▶ [PROMPT]: Of the lines in the data below, write out exactly those from the one holding "球每周有 9 亿多人在用，算是最普及的 AI 应用之一。今" through the one holding "向不对还能及时打断调整。数学题、复杂逻辑分析、代码", both included.

▶ [MATERIAL FOR THE TASK]:

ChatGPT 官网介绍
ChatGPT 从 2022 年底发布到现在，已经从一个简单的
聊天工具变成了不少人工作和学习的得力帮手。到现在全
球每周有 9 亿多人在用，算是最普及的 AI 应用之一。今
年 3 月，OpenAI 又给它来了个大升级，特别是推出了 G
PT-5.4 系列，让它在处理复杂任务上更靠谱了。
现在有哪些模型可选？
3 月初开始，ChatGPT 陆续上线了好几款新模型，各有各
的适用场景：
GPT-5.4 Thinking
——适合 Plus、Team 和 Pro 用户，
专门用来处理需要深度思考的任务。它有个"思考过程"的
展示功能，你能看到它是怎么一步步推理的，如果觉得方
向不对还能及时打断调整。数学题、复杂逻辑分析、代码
...
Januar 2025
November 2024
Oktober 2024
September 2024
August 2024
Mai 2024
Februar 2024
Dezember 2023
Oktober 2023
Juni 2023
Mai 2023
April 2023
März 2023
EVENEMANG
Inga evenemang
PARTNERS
* * *
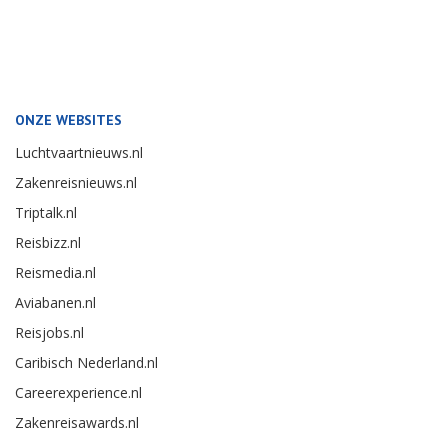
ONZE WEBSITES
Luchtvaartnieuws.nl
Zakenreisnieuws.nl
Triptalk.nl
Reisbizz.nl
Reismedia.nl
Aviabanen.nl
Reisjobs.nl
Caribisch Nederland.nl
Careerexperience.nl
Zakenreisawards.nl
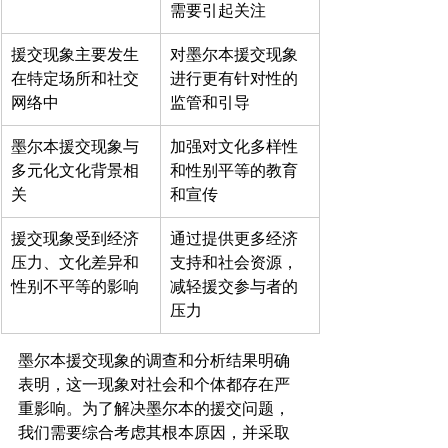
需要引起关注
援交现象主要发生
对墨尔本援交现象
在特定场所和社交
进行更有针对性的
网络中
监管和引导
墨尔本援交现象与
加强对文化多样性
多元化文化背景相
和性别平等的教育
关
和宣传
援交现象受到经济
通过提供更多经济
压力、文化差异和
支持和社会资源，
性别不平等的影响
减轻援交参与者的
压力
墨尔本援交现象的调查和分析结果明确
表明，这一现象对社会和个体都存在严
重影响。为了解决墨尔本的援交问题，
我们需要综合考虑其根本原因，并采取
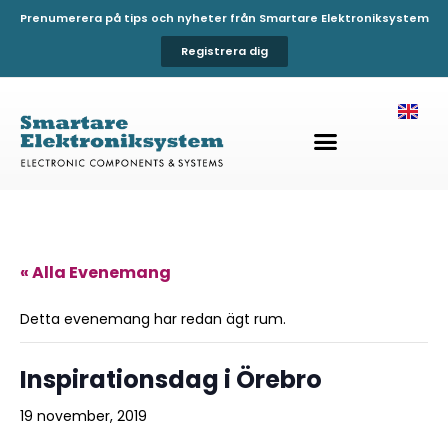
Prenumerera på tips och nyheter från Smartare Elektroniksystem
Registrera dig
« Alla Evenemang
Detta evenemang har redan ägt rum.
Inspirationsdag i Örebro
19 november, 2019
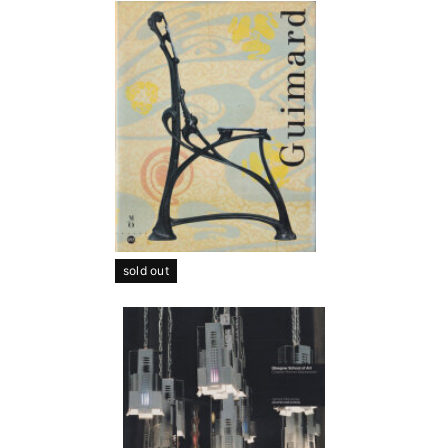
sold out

▶ [ANSWER AREA]:
球每周有 9 亿多人在用，算是最普及的 AI 应用之一。今
年 3 月，OpenAI 又给它来了个大升级，特别是推出了 G
PT-5.4 系列，让它在处理复杂任务上更靠谱了。
现在有哪些模型可选？
3 月初开始，ChatGPT 陆续上线了好几款新模型，各有各
的适用场景：
GPT-5.4 Thinking
——适合 Plus、Team 和 Pro 用户，
专门用来处理需要深度思考的任务。它有个"思考过程"的
展示功能，你能看到它是怎么一步步推理的，如果觉得方
向不对还能及时打断调整。数学题、复杂逻辑分析、代码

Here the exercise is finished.